Padahal kontraktor asing tersebut memotong terlebih dulu pendapatan yang ada
dengan cost recovery yang besarnya mereka tentukan sendiri. Bahkan ongkos
bermain golf dan biaya rumah sakit di luar negeri ex-patriat dimasukkan ke dalam
cost recovery, begitu satu media memberitakan. Akibatnya di Natuna sebagai
contoh, Indonesia tidak dapat apa-apa. Kontraktor asing sendiri, seperti Exxon
sendiri mengantongi keuntungan hingga Rp 360 trilyun setiap tahun dari
pengelolaan minyak dan gas di berbagai negara termasuk Indonesia. Menurut PENA,
pada tahun 2008 saja sekitar Rp 2.000 trilyun/tahun dari hasil kekayaan alam
Indonesia justru masuk ke kantong asing. Padahal jitu bisa dipakai untuk melunasi
hutang luar negeri dan mensejahterakan rakyat Indonesia.
Bahkan untuk royalti emas dan perak di Papua, Freeport yang cuma “tukang
cangkul” dapat 99% sementara bangsa Indonesia sebagai pemilik emas cuma dibagi
1%! Bagaimana bisa kaya? Jadi kalau didapat emas dan perak sebesar Rp 100 trilyun,
Indonesia cuma dapat Rp 1 trilyun saja!
Banyak perusahaan asing beroperasi menguras kekayaan alam Indonesia. Tetangga
saya yang menambang emas bekerjasama dengan penduduk lokal dengan memakai
alat pahat dan martil saja bisa mendapat Rp 240 juta per bulan, bagaimana dengan
Freeport yang memakai banyak excavator dan truk-truk raksasa yang meratakan
gunung-gunung di Papua?
Agar Indonesia bisa makmur, maka Indonesia harus mengelola sendiri kekayaan
alamnya.

Jika beberapa langkah sederhana bisa dilakukan, niscaya Indonesia akan menjadi
lebih baik.

BAB 3
PENUTUP
Kemiskinan merupakan bagian yang tak terpisahkan dari pola pembangunan yang
dicanangkan oleh pemerintah. Ia akan hadir dengan kuantitas yang luar biasa besarnya
seiring dengan tidak meratanya pembangunan. Kemiskinan juga tidak lagi dipahami hanya
sebatas ketidakmampuan ekonomi tetapi juga kegagalan dalam memenuhi hak/kebutuhan
dasar seperti pendidikan, kesehatan dan sarana aktualisasi diri.
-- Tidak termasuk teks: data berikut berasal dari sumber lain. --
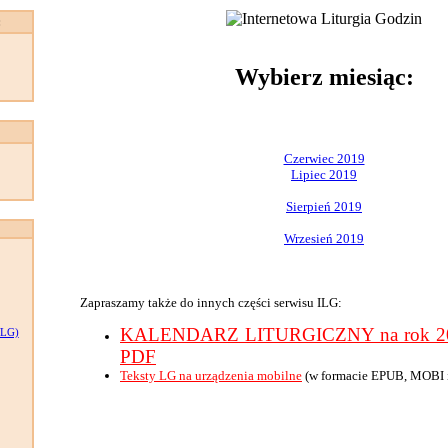
:
Wybierz miesiąc:
Czerwiec 2019
Lipiec 2019
Sierpień 2019
Wrzesień 2019
Zapraszamy także do innych części serwisu ILG:
KALENDARZ LITURGICZNY na rok 201
LG)
PDF
Teksty LG na urządzenia mobilne
(w formacie EPUB, MOBI 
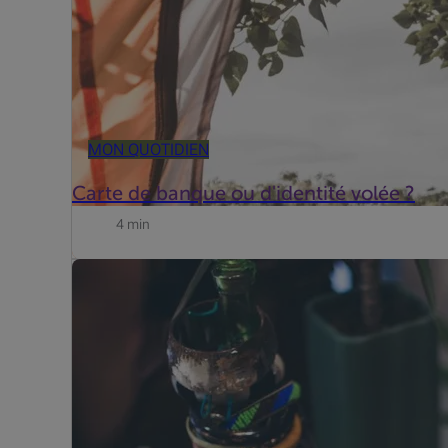
MON QUOTIDIEN
Carte de banque ou d'identité volée ?
4 min
Dans de nombreuses grandes villes chinoises, c'est déj
Bancontact a publié les résultats de sa grande enquê.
Dua variabel pokok yang sangat menentukan dalam menentukan besar kecilnya jumlah
kemiskinan atau yang lazim dikenal dengan Garis Kemiskinan (GK) adalah Garis kemiskinan
Makanan (GKM) yang berbasis pada pendekatan pemenuhan asupan kalori sebesar 2.100
kkal/hari per kapita dan Garis Kemiskinan Bukan Makanan (GKBM) yang berbasis pada
pemenuhan hak pokok seperti pendidikan dan kesehatan.
Sector UMKM yang telah teruji dalam sejarah Indonesia dimasa krisis ekonomi 1997, dewasa
ini makin menampakkan peran vitalnya dalam mengembangkan perekonomian Indonesia.
Oleh karena itu, adalah wajar manakala pemerintah menyadari peran vital tersebut yang
ditandai dengan regulasi kebijakan yang berbasis rakyat yang dalam hal ini bersinergi dengan
sector UMKM.
Dari hal tersebut, ditujuklah sector UMKM sebagai instrument yang kompetitif dalam
menanggulangi kemiskinan. Beberapa kebijakan yang menyangkut pemberdayaan sector
UMKM ini seperti pengguliran program KUR dan PNPM. Melalui dua program tersebut,
beberapa persoalan yang menghadang UMKM selama ini seperti minimnya akses
perkreditan dan pola pendampingan usaha, sedikit demi sedikit dapat teratasi.